Posix compliant version built around set, [ ] and . Many thanks to the prior posters who brought up set -o a and set -a / set +a

This snippet will source a dotenv file, exporting the values into the environment. If allexport is already set, it leaves it set, otherwise it sets, reads, and unsets.

if [ -z "${-%%*a*}" ]; then
    set -a
    . ./.env
    set +a
else
    . ./.env
fi

double brackets [[, source, setopt are not available in posix. Nor is the test [[ -o a ]] to check for set options. And we need to quote our comparison strings to deal with empty vars.

The code to check if an option is set is a bit of a pain. It could be a case statement or a grep on set -o like set -o | grep allexport | grep -q yes, but blech. Instead I've used parameter expansion with pattern matching to remove a maximum match from the $- variable containing a single line of the set options.

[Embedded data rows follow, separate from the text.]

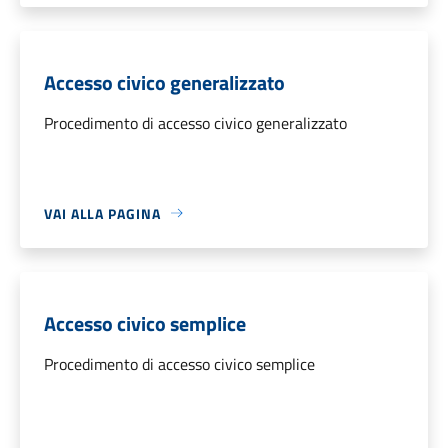
Accesso civico generalizzato
Procedimento di accesso civico generalizzato
VAI ALLA PAGINA
Accesso civico semplice
Procedimento di accesso civico semplice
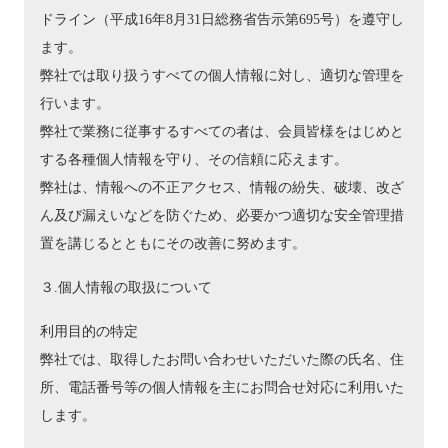
ドライン（平成16年8月31日総務省告示第695号）を遵守し
ます。
弊社では取り扱うすべての個人情報に対し、適切な管理を
行います。
弊社で業務に従事するすべての者は、会員皆様をはじめと
する各種個人情報を守り、その信頼に応えます。
弊社は、情報への不正アクセス、情報の紛失、破壊、改ざ
ん及び漏えいなどを防ぐため、必要かつ適切な安全管理措
置を講じるとともにその改善に努めます。
３.個人情報の取扱について
利用目的の特定
弊社では、取得したお問い合わせいただいた際の氏名、住
所、電話番号等の個人情報を主にお問合せ対応に利用いた
します。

${-%%*a*} uses %% parameter expansion to remove the longest suffix matching the pattern *a*. If $- contains a then this expansion produces and empty string which we can test with -z or -n.

subtle bug if no options are set, so the comparison "$-" = "${-%%a*}" will check that the expansion changed the string. allexport is set if the two strings differ. And even % will work as we don't need a maximal match and can remove the leading * from our pattern match.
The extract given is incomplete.